A new scientific study recently found that the geometry of local surface features contributed to the intensity of the magnitude 7.0 earthquake in Port-au-Prince, Haiti earlier this year. The finding, published online in the journal Nature Geoscience, should help scientists and planners identify and map areas of the city that are at risk during future earthquakes.
Dr. Dominic Assimaki, assistant professor in geosystems engineering at Georgia Tech's School of Civil and Environmental Engineering, specializes in numerical methods in earthquake engineering, nonlinear dynamic soil behavior, soil-structure interaction, scattering of seismic waves in heterogeneous media, and inverse problems in geophysics. Dr. Assimaki was not involved in the research investigation, but she reviewed the paper by Dr. Susan E. Hough and colleagues from the United States Geological Survey for Nature Geoscience.

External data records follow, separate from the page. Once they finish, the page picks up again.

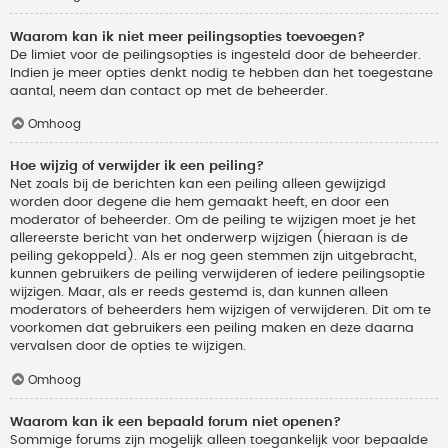
Waarom kan ik niet meer peilingsopties toevoegen?
De limiet voor de peilingsopties is ingesteld door de beheerder.
Indien je meer opties denkt nodig te hebben dan het toegestane
aantal, neem dan contact op met de beheerder.
Omhoog
Hoe wijzig of verwijder ik een peiling?
Net zoals bij de berichten kan een peiling alleen gewijzigd
worden door degene die hem gemaakt heeft, en door een
moderator of beheerder. Om de peiling te wijzigen moet je het
allereerste bericht van het onderwerp wijzigen (hieraan is de
peiling gekoppeld). Als er nog geen stemmen zijn uitgebracht,
kunnen gebruikers de peiling verwijderen of iedere peilingsoptie
wijzigen. Maar, als er reeds gestemd is, dan kunnen alleen
moderators of beheerders hem wijzigen of verwijderen. Dit om te
voorkomen dat gebruikers een peiling maken en deze daarna
vervalsen door de opties te wijzigen.
Omhoog
Waarom kan ik een bepaald forum niet openen?
Sommige forums zijn mogelijk alleen toegankelijk voor bepaalde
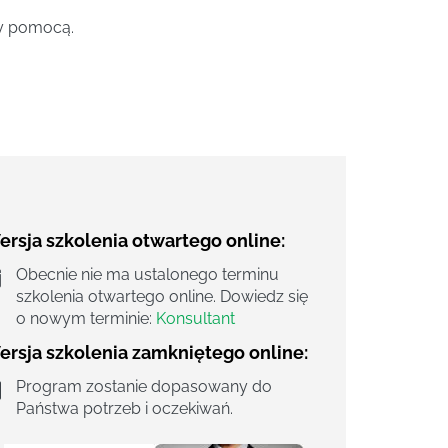
ży pomocą.
rsja szkolenia otwartego online:
Obecnie nie ma ustalonego terminu
szkolenia otwartego online. Dowiedz się
o nowym terminie:
Konsultant
ersja szkolenia zamkniętego online:
Program zostanie dopasowany do
Państwa potrzeb i oczekiwań.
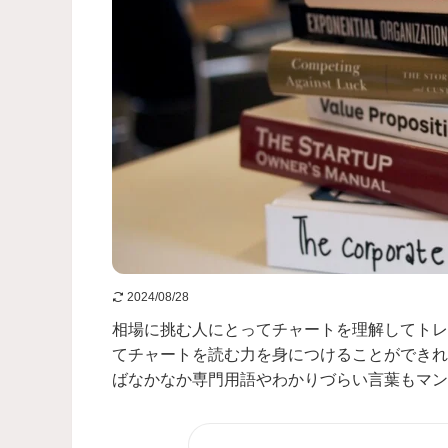
2024/08/28
相場に挑む人にとってチャートを理解してトレ
てチャートを読む力を身につけることができれ
ばなかなか専門用語やわかりづらい言葉もマンガ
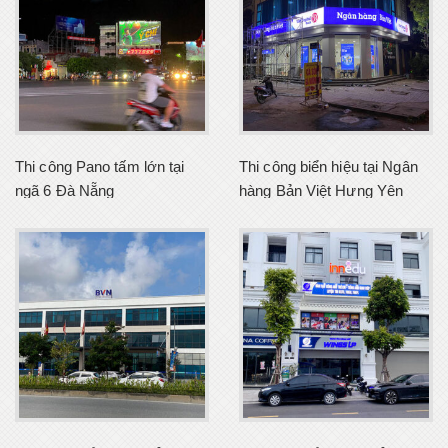
Thi công Pano tấm lớn tại
Thi công biển hiệu tại Ngân
ngã 6 Đà Nẵng
hàng Bản Việt Hưng Yên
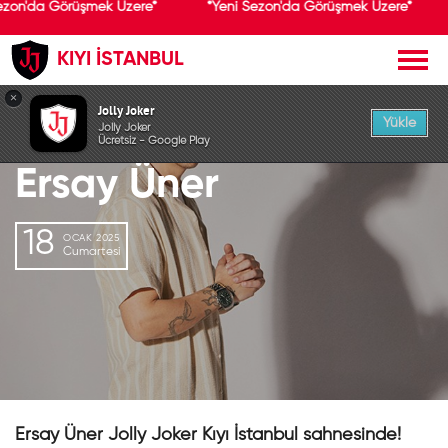
ezon'da Görüşmek Üzere*
*Yeni Sezon'da Görüşmek Üzere*
KIYI İSTANBUL
GEÇMİŞ ETKİNLİK
×
Jolly Joker
Yükle
Jolly Joker
Ücretsiz - Google Play
Ersay Üner
18
OCAK 2025
Cumartesi
Ersay Üner Jolly Joker Kıyı İstanbul sahnesinde!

Dr. Assimaki said that these findings should help in the development of more accurate models of amplification processes during earthquakes. “Analytically, the problem has been studied quite extensively, but the models are very idealized,” she said. As computer simulations become more detailed and more accurately match data from the real world, they can be used to develop guidelines for earthquake-resistant construction — how much ground movement can be expected on a ridge of a certain height or slope, for example. “The objective is to translate what we find in research into simple parameters that a designer can plug in,” Dr. Assimaki said.